Anfang 1959 hatte Miles Davis mit seinem Sextett in Chicago gastiert, um ein längeres Engagement in der Lounge des historischen Sutherland Hotel wahrzunehmen. Die Band war zu diesem Zeitpunkt mit dem Altsaxofonisten Julian “Cannonball” Adderley, Tenorsaxofonist John Coltrane, Bassist Paul Chambers, Schlagzeuger Jimmy Cobb und Neuzugang Wynton Kelly am Piano besetzt (letzterer sollte auf “Kind Of Blue” freilich nur bei der Aufnahme von “Freddie Freeloader” zum Zuge kommen). An einem freien Tag ergriff Cannonball die Gelegenheit, um mit den Musikern der Band (aber ohne Miles) ins nahegelegene Universal Recording Studio zu gehen und dort ein eigenes Album einzuspielen, das den Titel “Cannonball Adderley Quintet In Chicago” erhielt. Die dafür aufgenommene Musik unterschied sich deutlich von jener, die diese Musiker ansonsten mit dem Miles Davis Sextet spielten. Das unterstreicht allein schon die Tatsache, dass keine der hier zu hörenden sechs Kompositionen – darunter Adderleys “Wabash” sowie “Grand Central” and “The Sleeper” von Coltrane – je von Miles im Studio oder live aufgenommen wurde.

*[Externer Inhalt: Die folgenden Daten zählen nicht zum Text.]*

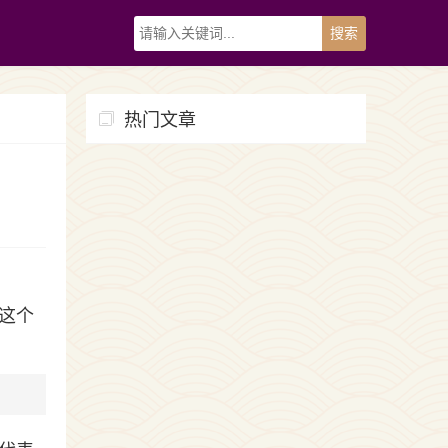
热门文章
这个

Das Programm spiegelte vielmehr die dynamischen Persönlichkeiten der beiden damaligen Davis-Saxofonisten wider: dem beschwingten und bluesigen Altisten Cannonball Adderley und dem intensiven und suchenden Tenoristen John Coltrane. Jeweils ein Stück aus dem Repertoire diente den beiden Saxofonisten dabei als reines Solo-Feature: im bluesigen “Stars Fell On Alabama” ist es Adderley und in der Ballade “You’re A Weaver Of Dreams” ist es Coltrane. In den restlichen vier Nummern, die Adderley und Coltrane zusammen bestritten, zeigt sich, weshalb Miles Davis sie in sein Sextett geholt hatte. In seiner Autobiographie erinnerte sich  der Trompeter jahrzehnte später: “Ich hatte das Gefühl, dass Cannonballs bluesverwurzeltes Altsaxofon in Verbindung mit Tranes harmonischer, akkordischer Spielweise, seiner freieren Herangehensweise, eine neue Art von Feeling, einen neuen Klang erzeugen würde.”
Das Album markierte für Cannonball Adderley und John Coltrane bedeutende Wendepunkte in ihrer Karriere. Denn beide begannen schon kurz danach, sich als Bandleader und Solisten mit ausgeprägter Individualstimme endgültig zu etablieren.